Whistleblowing couple Yuliya and Vitaly Stepanov have been provided with a range of support measures by the International Olympic Committee (IOC) following a meeting with the organisation's President Thomas Bach, insidethegames can reveal.
As a result of discussions, former Russian Anti-Doping Agency (RUSADA) employee Vitaly will be providing a consultancy service to the IOC on all aspects of doping control and the protection of clean athletes.
Middle distance runner Yuliya will also be receiving a scholarship to be used for her training.
The husband and wife duo have taken up residence at an unknown location in the United States due to having to flee Russia after they provided evidence of state-sponsored doping in 2014.
Their allegations, made to German television channel ARD, led directly to an International Association of Athletics Federations (IAAF) investigation, which resulted in Russia being banned in November 2015.
A request has also been made by the IOC to the United States Olympic Committee (USOC) for assistance in contacting universities and training facilities.
This all represents the first genuine sign of support by the IOC to the husband and wife duo in what can be interpreted as an attempt to encourage other whistleblowers to come forward.
They had been fiercely criticised in July for their refusal to allow Stepanova - who previously served a two-year doping ban - to compete as an independent athlete at the Rio 2016 Olympic Games, despite the IAAF having allowed her to participate internationally.
This was because she had "long implication in a doping system" and supposedly did "not satisfy the ethical requirements for an athlete to enter the Olympic Games".
Stepanov claimed during an August teleconference that the IOC had offered them "no support" and sought to use the situation only to benefit their "own position".
He is now far more positive, however.
"We have had the opportunity to meet the IOC President Bach," he told insidethegames when asked to confirm the support they had received today.

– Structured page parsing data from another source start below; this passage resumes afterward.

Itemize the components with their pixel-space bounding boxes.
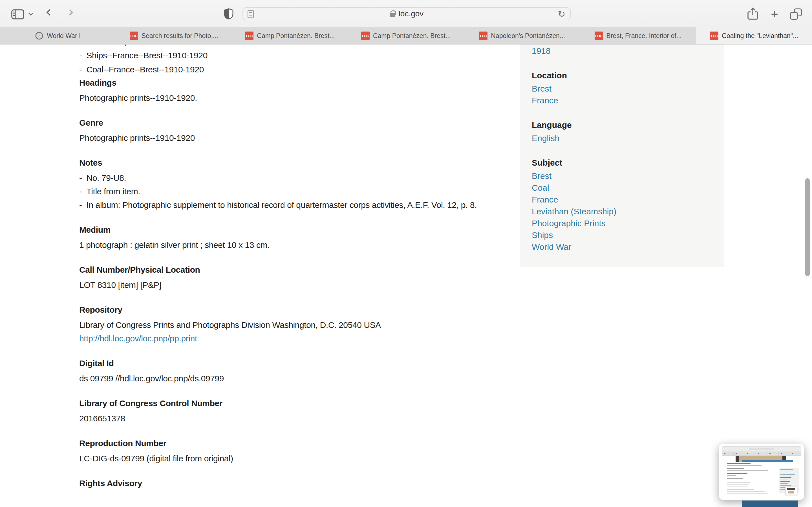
section-heading: Medium [79,224,519,236]
tab-0[interactable]: World War I [0,27,116,44]
mini-text-line [727,491,765,492]
section-heading: Call Number/Physical Location [79,264,519,276]
new-tab-button[interactable]: + [768,8,781,20]
metadata-section: Digital Idds 09799 //hdl.loc.gov/loc.pnp… [79,357,519,385]
sidebar-toggle-button[interactable] [11,9,24,19]
section-heading: Rights Advisory [79,477,519,490]
screenshot-preview-thumbnail[interactable] [719,444,804,500]
address-bar[interactable]: loc.gov ↻ [243,7,571,20]
mini-text-line [727,489,754,490]
tab-overview-button[interactable] [789,8,803,20]
mini-text-line [780,479,788,480]
mini-text-line [780,483,788,484]
metadata-section: GenrePhotographic prints--1910-1920 [79,117,519,145]
mini-text-line [727,475,737,476]
section-value: In album: Photographic supplement to his… [79,198,519,212]
section-value: 2016651378 [79,412,519,425]
facet-link[interactable]: Leviathan (Steamship) [532,206,724,217]
section-heading: Notes [79,157,519,169]
mini-text-line [727,486,748,487]
facet-link[interactable]: Brest [532,83,724,95]
reload-button[interactable]: ↻ [556,8,567,20]
browser-toolbar: loc.gov ↻ + [0,0,812,27]
metadata-section: Rights Advisory [79,477,519,490]
mini-tab-bar [722,452,801,456]
chevron-down-icon[interactable] [29,11,33,15]
mini-text-line [727,493,768,494]
facet-link[interactable]: France [532,194,724,206]
lock-icon [390,13,395,17]
loc-favicon: LOC [710,32,718,40]
facet-sidebar: 1918 LocationBrestFranceLanguageEnglishS… [520,45,724,267]
facet-link[interactable]: Ships [532,229,724,241]
tab-4[interactable]: LOCNapoleon's Pontanèzen... [464,27,580,44]
mini-text-line [727,463,751,464]
metadata-section: RepositoryLibrary of Congress Prints and… [79,304,519,345]
bottom-blue-bar [742,501,798,507]
facet-link[interactable]: Brest [532,170,724,182]
mini-enlarge-button [742,460,793,462]
toolbar-divider [27,11,27,18]
facet-link-1918[interactable]: 1918 [532,45,724,57]
mini-text-line [727,480,749,480]
screenshot-preview-content [722,446,801,497]
mini-text-line [780,469,793,470]
loc-favicon: LOC [479,32,488,40]
facet-link[interactable]: France [532,95,724,107]
mini-text-line [780,474,795,475]
section-value: Photographic prints--1910-1920. [79,91,519,105]
metadata-section: HeadingsPhotographic prints--1910-1920. [79,76,519,105]
section-value: LOT 8310 [item] [P&P] [79,278,519,292]
section-value: 1 photograph : gelatin silver print ; sh… [79,238,519,252]
tab-label: Search results for Photo,... [142,32,218,40]
tab-bar: World War ILOCSearch results for Photo,.… [0,27,812,45]
section-heading: Reproduction Number [79,437,519,450]
mini-nested-thumbnail [785,487,797,495]
mini-text-line [780,482,790,482]
section-value: Library of Congress Prints and Photograp… [79,318,519,332]
mini-text-line [727,478,743,478]
compass-favicon [35,32,43,40]
section-heading: Repository [79,304,519,316]
facet-link[interactable]: World War [532,241,724,253]
mini-text-line [727,468,744,469]
url-text[interactable]: loc.gov [399,9,424,18]
facet-link[interactable]: Coal [532,182,724,194]
section-heading: Library of Congress Control Number [79,397,519,409]
vertical-scrollbar[interactable] [805,178,810,276]
section-heading: Genre [79,117,519,129]
item-metadata: World War, 1914-1918. Ships--France--Bre… [79,45,519,492]
facet-header: Subject [532,157,724,169]
metadata-section: Reproduction NumberLC-DIG-ds-09799 (digi… [79,437,519,465]
section-value: Title from item. [79,185,519,198]
mini-text-line [780,485,792,486]
clipped-list-item: World War, 1914-1918. [79,45,519,48]
loc-favicon: LOC [361,32,370,40]
facet-link[interactable]: English [532,132,724,144]
tab-label: Coaling the "Levianthan"... [722,32,798,40]
section-value: No. 79-U8. [79,171,519,185]
section-heading: Digital Id [79,357,519,370]
metadata-section: Library of Congress Control Number201665… [79,397,519,425]
section-link[interactable]: http://hdl.loc.gov/loc.pnp/pp.print [79,332,519,345]
tab-1[interactable]: LOCSearch results for Photo,... [116,27,232,44]
facet-link[interactable]: Photographic Prints [532,217,724,229]
tab-label: Camp Pontanèzen. Brest... [257,32,335,40]
privacy-shield-button[interactable] [224,8,234,19]
mini-text-line [727,470,768,471]
tab-3[interactable]: LOCCamp Pontanèzen. Brest... [348,27,464,44]
tab-label: Napoleon's Pontanèzen... [491,32,565,40]
section-heading: Headings [79,76,519,89]
tab-6[interactable]: LOCCoaling the "Levianthan"... [696,27,812,44]
metadata-section: Call Number/Physical LocationLOT 8310 [i… [79,264,519,292]
mini-text-line [780,477,792,478]
list-item: Ships--France--Brest--1910-1920 [79,48,519,62]
tab-2[interactable]: LOCCamp Pontanèzen. Brest... [232,27,348,44]
mini-text-line [727,484,749,485]
forward-button[interactable] [68,10,72,15]
tab-5[interactable]: LOCBrest, France. Interior of... [580,27,696,44]
share-button[interactable] [747,7,758,20]
mini-text-line [727,482,751,483]
section-value: ds 09799 //hdl.loc.gov/loc.pnp/ds.09799 [79,372,519,385]
back-button[interactable] [47,10,52,15]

"We are very happy that we are now in a position to further fight doping and bring in our experiences in Russia and as whistleblowers.

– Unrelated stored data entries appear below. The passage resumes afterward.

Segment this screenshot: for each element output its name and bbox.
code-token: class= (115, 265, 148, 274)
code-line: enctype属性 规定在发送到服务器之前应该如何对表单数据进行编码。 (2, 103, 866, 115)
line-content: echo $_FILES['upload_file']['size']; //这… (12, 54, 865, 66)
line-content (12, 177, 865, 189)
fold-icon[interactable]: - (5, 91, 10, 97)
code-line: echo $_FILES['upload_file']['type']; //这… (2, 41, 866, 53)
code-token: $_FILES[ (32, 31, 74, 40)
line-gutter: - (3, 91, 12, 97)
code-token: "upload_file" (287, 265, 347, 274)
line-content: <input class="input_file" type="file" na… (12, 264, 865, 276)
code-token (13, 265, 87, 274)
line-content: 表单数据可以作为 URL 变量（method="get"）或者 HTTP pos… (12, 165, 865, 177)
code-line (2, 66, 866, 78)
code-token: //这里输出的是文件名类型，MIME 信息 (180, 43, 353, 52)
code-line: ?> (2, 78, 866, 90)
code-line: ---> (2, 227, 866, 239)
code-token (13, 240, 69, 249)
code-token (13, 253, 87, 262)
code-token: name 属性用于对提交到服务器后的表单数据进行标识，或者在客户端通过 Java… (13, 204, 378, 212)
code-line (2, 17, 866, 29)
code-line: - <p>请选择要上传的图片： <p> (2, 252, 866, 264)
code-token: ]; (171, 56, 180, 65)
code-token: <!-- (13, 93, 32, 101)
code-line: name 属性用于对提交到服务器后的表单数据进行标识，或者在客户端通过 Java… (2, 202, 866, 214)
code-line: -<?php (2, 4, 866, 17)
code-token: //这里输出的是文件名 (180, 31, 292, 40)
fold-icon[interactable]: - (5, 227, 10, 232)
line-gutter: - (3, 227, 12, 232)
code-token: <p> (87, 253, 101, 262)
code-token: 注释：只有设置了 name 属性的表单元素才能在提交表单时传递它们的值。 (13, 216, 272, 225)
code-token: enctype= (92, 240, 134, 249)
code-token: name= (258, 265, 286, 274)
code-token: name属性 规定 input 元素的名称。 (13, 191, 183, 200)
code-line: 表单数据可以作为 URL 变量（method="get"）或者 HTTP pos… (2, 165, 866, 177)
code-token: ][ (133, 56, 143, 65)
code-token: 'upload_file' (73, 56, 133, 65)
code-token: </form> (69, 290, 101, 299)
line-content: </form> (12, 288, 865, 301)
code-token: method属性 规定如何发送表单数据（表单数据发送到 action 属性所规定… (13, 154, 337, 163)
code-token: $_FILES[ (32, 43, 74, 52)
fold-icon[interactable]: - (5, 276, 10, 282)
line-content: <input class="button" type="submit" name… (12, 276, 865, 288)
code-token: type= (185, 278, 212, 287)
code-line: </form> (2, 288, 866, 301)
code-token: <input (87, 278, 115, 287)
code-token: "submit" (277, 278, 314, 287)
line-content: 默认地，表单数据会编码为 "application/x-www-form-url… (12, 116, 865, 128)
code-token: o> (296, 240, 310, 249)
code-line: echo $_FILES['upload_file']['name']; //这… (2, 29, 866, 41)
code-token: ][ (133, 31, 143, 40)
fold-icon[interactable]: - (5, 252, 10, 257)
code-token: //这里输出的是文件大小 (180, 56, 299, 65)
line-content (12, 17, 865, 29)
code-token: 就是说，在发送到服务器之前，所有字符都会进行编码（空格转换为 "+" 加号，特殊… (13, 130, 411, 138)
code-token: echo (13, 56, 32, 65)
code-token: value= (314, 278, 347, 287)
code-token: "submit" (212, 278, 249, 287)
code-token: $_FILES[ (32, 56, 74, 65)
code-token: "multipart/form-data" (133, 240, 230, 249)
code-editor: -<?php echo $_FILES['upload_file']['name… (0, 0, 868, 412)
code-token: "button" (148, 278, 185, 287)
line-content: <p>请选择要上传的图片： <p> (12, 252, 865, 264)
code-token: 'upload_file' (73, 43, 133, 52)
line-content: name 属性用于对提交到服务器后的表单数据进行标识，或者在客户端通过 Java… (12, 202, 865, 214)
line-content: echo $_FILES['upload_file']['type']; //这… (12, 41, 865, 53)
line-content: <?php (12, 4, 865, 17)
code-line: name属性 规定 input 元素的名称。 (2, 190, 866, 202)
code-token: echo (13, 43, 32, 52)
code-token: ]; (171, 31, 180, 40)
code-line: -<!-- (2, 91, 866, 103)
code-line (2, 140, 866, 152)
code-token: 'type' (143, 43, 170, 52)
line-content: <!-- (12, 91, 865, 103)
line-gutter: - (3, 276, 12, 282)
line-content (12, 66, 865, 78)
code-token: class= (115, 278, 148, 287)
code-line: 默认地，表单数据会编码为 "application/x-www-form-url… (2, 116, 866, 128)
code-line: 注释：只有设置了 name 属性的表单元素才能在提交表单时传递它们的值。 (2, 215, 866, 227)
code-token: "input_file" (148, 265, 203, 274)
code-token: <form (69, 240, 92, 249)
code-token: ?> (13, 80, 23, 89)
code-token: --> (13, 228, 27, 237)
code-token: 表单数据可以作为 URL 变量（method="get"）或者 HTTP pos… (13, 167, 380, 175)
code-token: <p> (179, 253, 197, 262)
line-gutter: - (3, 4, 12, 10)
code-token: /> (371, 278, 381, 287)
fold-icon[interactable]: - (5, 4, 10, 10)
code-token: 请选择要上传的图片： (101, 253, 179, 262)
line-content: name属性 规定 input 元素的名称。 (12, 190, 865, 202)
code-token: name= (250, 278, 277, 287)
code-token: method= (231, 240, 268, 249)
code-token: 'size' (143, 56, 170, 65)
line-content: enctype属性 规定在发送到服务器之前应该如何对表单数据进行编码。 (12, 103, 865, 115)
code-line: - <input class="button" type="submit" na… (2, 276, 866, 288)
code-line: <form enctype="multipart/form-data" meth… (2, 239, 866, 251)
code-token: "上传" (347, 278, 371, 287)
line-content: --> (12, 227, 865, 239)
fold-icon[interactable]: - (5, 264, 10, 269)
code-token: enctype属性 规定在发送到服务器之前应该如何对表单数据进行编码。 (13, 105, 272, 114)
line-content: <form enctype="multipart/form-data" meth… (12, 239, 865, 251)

"And we are very thankful that the IOC is giving us this opportunity."
When asked if they feel that this support is sufficient given the IOCs previously reluctance to reward or even praise their contribution, Stepanov praised what he now believes is a "genuine wish" from the IOC to offer support.
"We have not been given the impression that the IOC feels that there is anything to make up for," he added.
"The IOC is of the opinion that the decision was the correct one to be made according to their rules.
"Yuliya received the approval to compete in Rio as a neutral athlete by the IAAF but the IOC did not allow her to compete.
"We were not happy with the decision and voiced our concern but we respect the decision and would like to move forward.
"It was never our intention to get Yuliya to compete in Rio at any cost.
"We do not feel that the current support is meant to make up for anything and had the feeling that there is a genuine wish of the IOC to benefit from our knowledge and to support Yuliya in her career as a clean athlete.
"We would like to show to other athletes that it is necessary to fight doping and international sports organisations will support athletes that want to make sports cleaner and fairer."
This support comes as Russia continues its attempts to improve its anti-doping system with an eye to having its IAAF suspension lifted.
Only one Russian athlete - long jumper Darya Klishina - ultimately competed at the Olympics after being the only one to prove she had been operating in an "effective testing system" outside the country.
A separate World Anti-Doping Agency (WADA)-commissioned investigation has opened this year into alleged doping during the Sochi 2014 Olympic and Paralympic Games.
This probe, spearheaded by Canadian lawyer Richard McLaren, is expected to reveal more evidence within the next month.
While lauded as whistleblowing pioneers in much of the world, the Stepanovs are seen as traitors in Russia for setting this chain of investigations into motion.
The couple were forced to move locations over the summer after both Stepanova's email address and her Anti-Doping Administration & Management System (ADAMS) online whereabouts account were hacked.
"Yuliya is sorry for her past mistakes and regrets doping and not speaking up sooner," Stepanov added to insidethegames.
"She was made to believe that doping is the only way to become international level athlete.
"But we hope with her actions over the past almost four years she showed that she has changed.
"We would love to continue helping to fight doping in the future in any possible way and we are glad that the IOC understands our intentions."
insidethegames has contacted the IOC for clarification on what support they provided.